**What is expected**
In the records that follow, find each line containing "проходит" and copy it.

◇ ◇ ◇ ◇ ◇ ◇ ◇

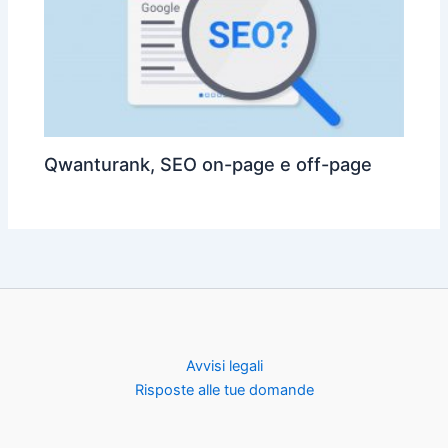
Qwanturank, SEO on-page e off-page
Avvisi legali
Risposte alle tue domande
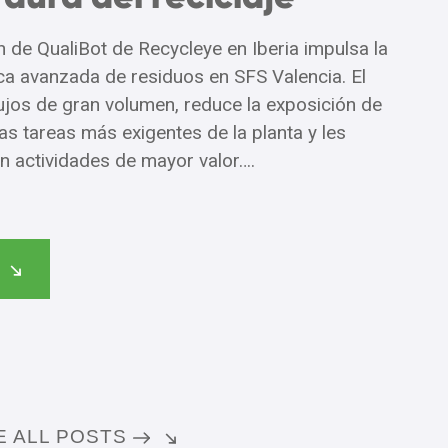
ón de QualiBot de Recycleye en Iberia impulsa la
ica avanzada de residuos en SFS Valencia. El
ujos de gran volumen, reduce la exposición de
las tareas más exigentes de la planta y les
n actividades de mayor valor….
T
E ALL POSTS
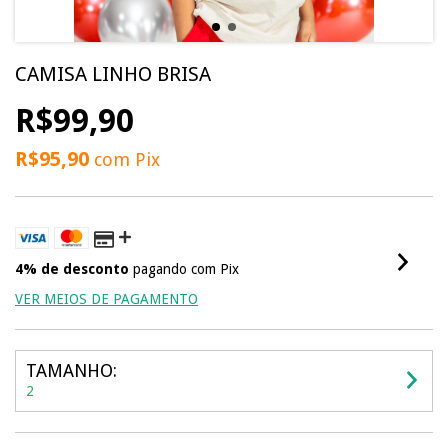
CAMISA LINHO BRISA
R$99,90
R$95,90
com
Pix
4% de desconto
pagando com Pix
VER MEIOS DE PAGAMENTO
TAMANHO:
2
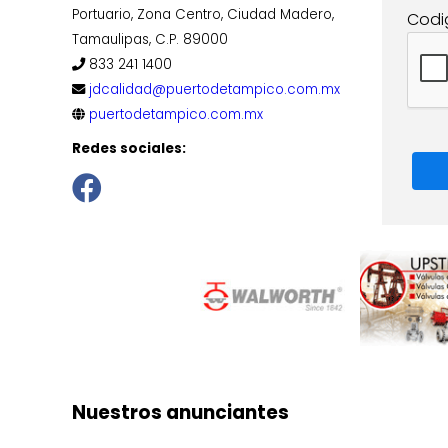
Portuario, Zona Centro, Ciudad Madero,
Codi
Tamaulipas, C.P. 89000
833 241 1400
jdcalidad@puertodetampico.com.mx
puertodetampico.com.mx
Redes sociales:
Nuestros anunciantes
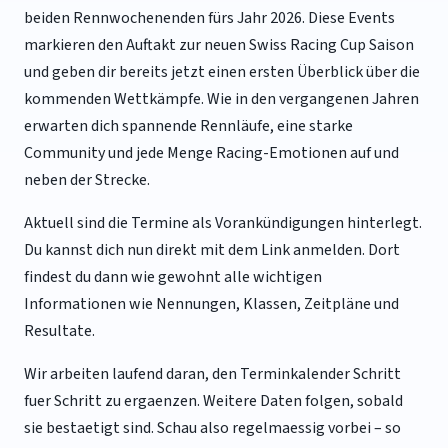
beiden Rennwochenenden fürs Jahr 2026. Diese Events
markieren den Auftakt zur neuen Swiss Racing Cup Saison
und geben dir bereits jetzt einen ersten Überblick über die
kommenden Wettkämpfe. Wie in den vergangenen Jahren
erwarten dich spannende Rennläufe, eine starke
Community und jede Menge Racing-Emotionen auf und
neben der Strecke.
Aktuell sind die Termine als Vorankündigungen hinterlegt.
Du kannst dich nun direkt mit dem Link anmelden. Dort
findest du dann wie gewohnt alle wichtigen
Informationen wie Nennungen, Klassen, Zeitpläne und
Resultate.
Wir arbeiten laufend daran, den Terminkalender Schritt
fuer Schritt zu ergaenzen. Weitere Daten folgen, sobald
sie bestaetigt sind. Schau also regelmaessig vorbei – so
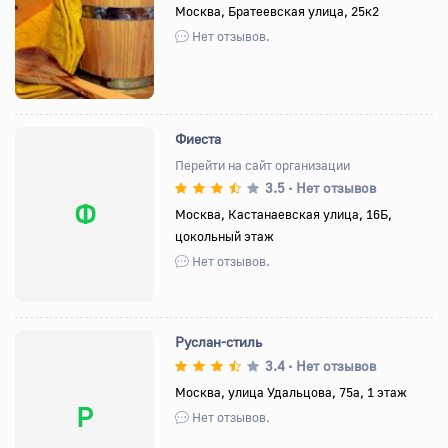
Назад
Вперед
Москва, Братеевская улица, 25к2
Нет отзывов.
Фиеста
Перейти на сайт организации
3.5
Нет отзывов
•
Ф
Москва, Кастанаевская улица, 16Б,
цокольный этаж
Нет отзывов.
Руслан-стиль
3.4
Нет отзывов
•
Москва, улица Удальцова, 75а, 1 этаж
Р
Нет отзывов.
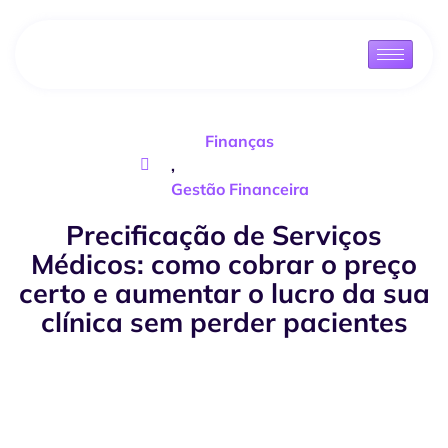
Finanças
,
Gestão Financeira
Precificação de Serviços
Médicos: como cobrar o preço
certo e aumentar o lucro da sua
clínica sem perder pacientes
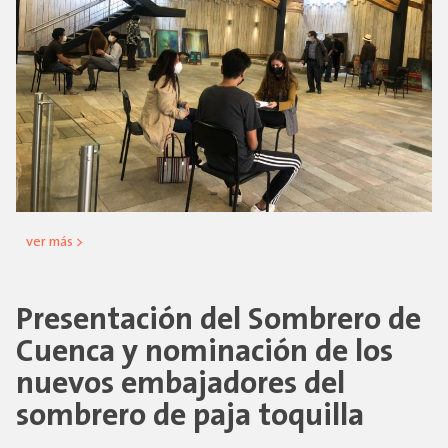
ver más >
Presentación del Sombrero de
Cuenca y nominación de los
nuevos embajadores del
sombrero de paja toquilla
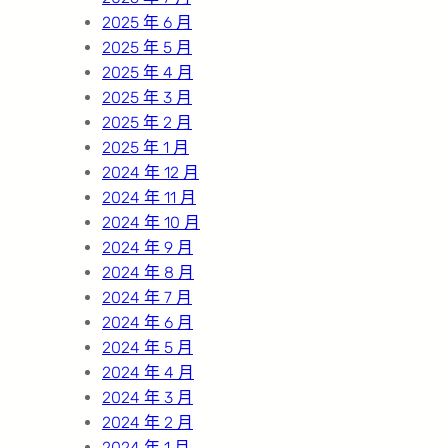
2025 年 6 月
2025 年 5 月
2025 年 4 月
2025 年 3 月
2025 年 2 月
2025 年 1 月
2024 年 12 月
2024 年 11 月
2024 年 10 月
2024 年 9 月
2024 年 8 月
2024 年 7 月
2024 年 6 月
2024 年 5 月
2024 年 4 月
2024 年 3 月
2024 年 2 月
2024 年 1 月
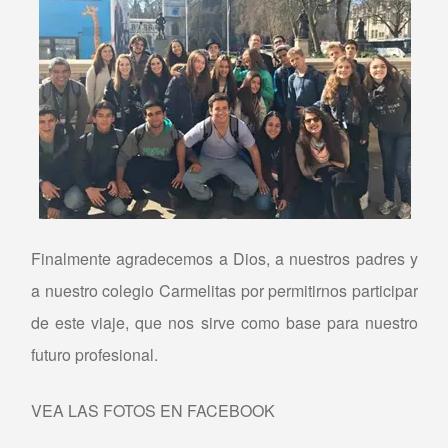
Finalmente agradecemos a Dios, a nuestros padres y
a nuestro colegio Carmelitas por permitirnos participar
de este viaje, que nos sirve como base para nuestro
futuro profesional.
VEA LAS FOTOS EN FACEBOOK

◇ ◇ ◇ ◇ ◇ ◇ ◇

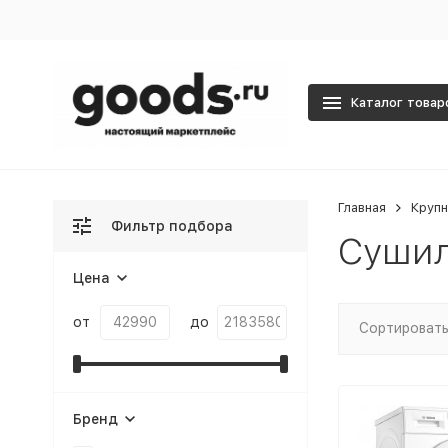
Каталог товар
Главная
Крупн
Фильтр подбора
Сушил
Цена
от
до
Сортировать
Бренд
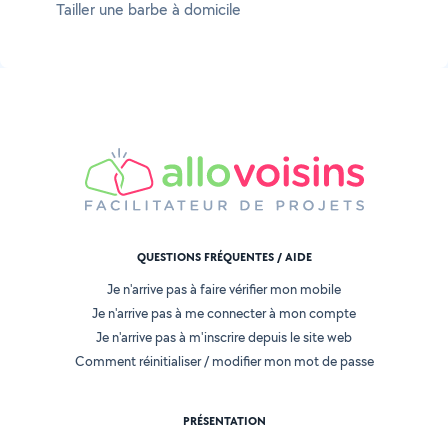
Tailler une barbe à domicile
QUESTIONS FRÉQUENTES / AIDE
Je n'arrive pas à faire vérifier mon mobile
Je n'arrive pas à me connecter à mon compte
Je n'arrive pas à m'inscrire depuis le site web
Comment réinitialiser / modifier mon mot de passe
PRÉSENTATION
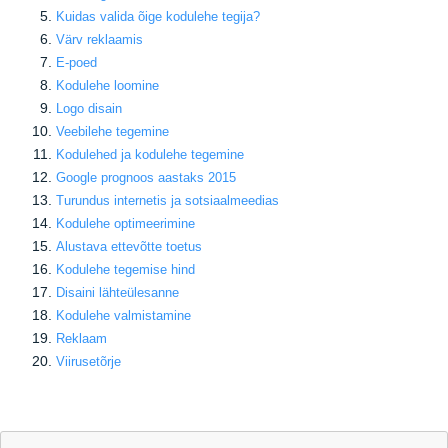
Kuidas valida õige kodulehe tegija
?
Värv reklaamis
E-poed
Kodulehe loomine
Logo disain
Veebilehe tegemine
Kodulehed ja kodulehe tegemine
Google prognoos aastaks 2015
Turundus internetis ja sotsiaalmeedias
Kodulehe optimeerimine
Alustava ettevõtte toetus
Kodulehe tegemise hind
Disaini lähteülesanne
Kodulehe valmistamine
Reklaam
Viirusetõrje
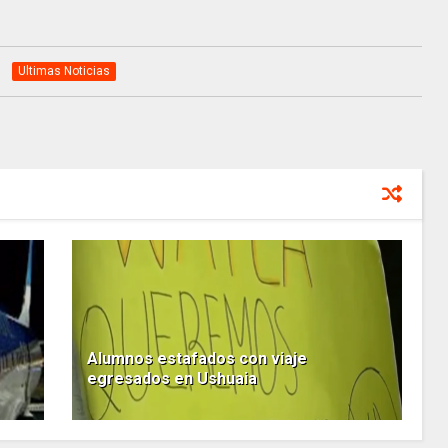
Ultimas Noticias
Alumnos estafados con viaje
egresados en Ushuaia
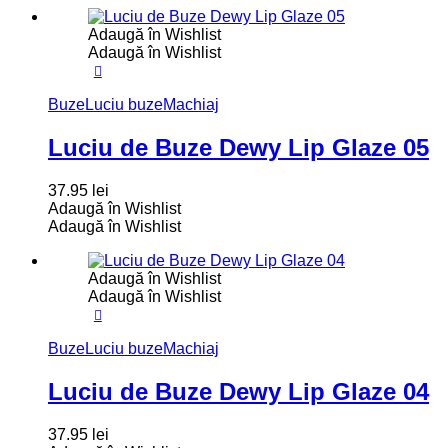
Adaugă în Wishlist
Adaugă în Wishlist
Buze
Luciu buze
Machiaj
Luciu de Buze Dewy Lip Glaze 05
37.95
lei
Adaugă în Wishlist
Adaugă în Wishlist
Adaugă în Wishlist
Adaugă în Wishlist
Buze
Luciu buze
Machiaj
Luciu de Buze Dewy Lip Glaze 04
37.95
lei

◇ ◇ ◇ ◇ ◇ ◇ ◇

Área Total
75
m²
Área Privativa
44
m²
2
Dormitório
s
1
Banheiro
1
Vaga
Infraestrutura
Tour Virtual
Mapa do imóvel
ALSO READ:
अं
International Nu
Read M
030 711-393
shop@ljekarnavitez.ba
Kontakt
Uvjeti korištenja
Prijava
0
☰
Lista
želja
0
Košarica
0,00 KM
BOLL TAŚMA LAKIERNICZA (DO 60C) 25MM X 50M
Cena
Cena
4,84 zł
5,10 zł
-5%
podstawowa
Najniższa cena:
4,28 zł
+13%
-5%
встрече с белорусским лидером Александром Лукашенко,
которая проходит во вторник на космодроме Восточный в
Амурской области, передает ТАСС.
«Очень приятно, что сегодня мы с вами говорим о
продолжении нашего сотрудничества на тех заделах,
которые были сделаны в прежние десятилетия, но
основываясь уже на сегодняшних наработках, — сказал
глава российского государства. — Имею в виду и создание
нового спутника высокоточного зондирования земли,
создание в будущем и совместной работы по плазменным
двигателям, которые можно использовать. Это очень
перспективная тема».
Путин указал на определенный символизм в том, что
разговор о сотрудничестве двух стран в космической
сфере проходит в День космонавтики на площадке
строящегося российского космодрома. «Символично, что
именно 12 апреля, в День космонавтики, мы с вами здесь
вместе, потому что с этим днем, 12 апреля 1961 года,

◇ ◇ ◇ ◇ ◇ ◇ ◇

**Finished exercise**
которая проходит во вторник на космодроме Восточный в
сфере проходит в День космонавтики на площадке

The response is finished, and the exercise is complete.